To do |
Given the listing below, write out exactly the lines starting with the line that has "profesores excelentes" and going on through the line that has "internacional: desde Jaume", both kept.

BEGIN Records provided

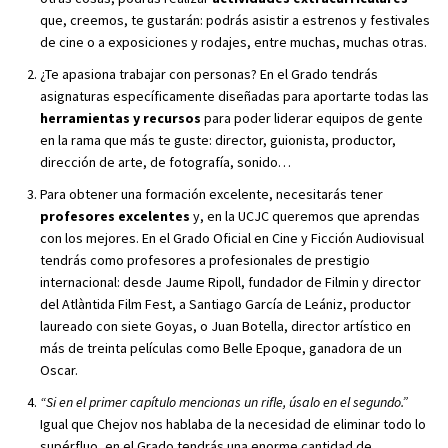
que, creemos, te gustarán: podrás asistir a estrenos y festivales
de cine o a exposiciones y rodajes, entre muchas, muchas otras.
¿Te apasiona trabajar con personas? En el Grado tendrás
asignaturas específicamente diseñadas para aportarte todas las
herramientas y recursos
para poder liderar equipos de gente
en la rama que más te guste: director, guionista, productor,
dirección de arte, de fotografía, sonido…
Para obtener una formación excelente, necesitarás tener
profesores excelentes
y, en la UCJC queremos que aprendas
con los mejores. En el Grado Oficial en Cine y Ficción Audiovisual
tendrás como profesores a profesionales de prestigio
internacional: desde Jaume Ripoll, fundador de Filmin y director
del Atlàntida Film Fest, a Santiago García de Leániz, productor
laureado con siete Goyas, o Juan Botella, director artístico en
más de treinta películas como Belle Epoque, ganadora de un
Oscar.
“
Si en el primer capítulo mencionas un rifle, úsalo en el segundo.”
Igual que Chejov nos hablaba de la necesidad de eliminar todo lo
supérfluo, en el Grado tendrás una enorme cantidad de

END Records provided

Response to this task |
profesores excelentes
y, en la UCJC queremos que aprendas
con los mejores. En el Grado Oficial en Cine y Ficción Audiovisual
tendrás como profesores a profesionales de prestigio
internacional: desde Jaume Ripoll, fundador de Filmin y director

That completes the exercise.